Entries taken from a collection
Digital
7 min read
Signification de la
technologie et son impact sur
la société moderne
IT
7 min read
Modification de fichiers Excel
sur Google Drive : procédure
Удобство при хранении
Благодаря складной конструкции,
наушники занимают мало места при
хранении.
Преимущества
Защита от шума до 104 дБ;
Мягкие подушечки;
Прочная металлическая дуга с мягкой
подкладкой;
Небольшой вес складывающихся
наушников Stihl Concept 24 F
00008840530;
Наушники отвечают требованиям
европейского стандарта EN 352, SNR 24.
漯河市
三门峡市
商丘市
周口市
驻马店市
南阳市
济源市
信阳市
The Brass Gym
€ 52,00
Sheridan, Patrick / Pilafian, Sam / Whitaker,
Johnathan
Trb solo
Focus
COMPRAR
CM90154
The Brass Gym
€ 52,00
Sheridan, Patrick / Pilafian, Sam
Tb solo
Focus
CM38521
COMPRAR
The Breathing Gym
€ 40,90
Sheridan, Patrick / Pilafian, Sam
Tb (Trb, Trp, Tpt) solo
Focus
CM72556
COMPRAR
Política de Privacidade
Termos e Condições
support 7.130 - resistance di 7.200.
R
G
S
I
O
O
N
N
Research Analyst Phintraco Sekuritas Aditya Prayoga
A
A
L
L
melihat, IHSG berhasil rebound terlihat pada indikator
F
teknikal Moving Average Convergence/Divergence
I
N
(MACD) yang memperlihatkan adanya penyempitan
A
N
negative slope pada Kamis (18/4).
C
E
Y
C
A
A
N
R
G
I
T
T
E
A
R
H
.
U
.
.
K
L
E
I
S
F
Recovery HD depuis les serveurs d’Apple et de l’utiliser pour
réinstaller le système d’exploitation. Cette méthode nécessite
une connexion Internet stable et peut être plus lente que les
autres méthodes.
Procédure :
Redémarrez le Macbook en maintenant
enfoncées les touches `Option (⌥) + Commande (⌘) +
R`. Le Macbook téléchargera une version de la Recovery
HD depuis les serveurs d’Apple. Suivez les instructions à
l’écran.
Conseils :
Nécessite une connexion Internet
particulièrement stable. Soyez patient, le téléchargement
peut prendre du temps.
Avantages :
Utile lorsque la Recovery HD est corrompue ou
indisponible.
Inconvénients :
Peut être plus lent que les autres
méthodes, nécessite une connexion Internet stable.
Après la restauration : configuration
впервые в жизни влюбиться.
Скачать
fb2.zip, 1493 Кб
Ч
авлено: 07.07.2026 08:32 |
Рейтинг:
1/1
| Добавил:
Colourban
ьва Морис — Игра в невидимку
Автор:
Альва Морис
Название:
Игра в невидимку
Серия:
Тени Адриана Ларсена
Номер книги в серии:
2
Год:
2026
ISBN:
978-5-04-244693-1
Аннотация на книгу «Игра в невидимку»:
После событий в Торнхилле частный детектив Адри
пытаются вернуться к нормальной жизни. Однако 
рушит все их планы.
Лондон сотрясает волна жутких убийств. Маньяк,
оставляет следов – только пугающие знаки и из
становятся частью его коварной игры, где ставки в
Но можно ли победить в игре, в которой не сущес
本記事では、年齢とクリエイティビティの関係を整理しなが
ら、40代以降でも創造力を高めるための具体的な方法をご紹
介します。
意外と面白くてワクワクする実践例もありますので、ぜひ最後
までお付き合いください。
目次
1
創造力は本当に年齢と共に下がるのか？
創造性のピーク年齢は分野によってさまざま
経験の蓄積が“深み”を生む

PROBLEM |
Repeat, without changes, every line from the one that contains "978-5-04-244693-1" through the final line of the data.

WRITTEN RESPONSE |
978-5-04-244693-1
Аннотация на книгу «Игра в невидимку»:
После событий в Торнхилле частный детектив Адри
пытаются вернуться к нормальной жизни. Однако 
рушит все их планы.
Лондон сотрясает волна жутких убийств. Маньяк,
оставляет следов – только пугающие знаки и из
становятся частью его коварной игры, где ставки в
Но можно ли победить в игре, в которой не сущес
本記事では、年齢とクリエイティビティの関係を整理しなが
ら、40代以降でも創造力を高めるための具体的な方法をご紹
介します。
意外と面白くてワクワクする実践例もありますので、ぜひ最後
までお付き合いください。
目次
1
創造力は本当に年齢と共に下がるのか？
創造性のピーク年齢は分野によってさまざま
経験の蓄積が“深み”を生む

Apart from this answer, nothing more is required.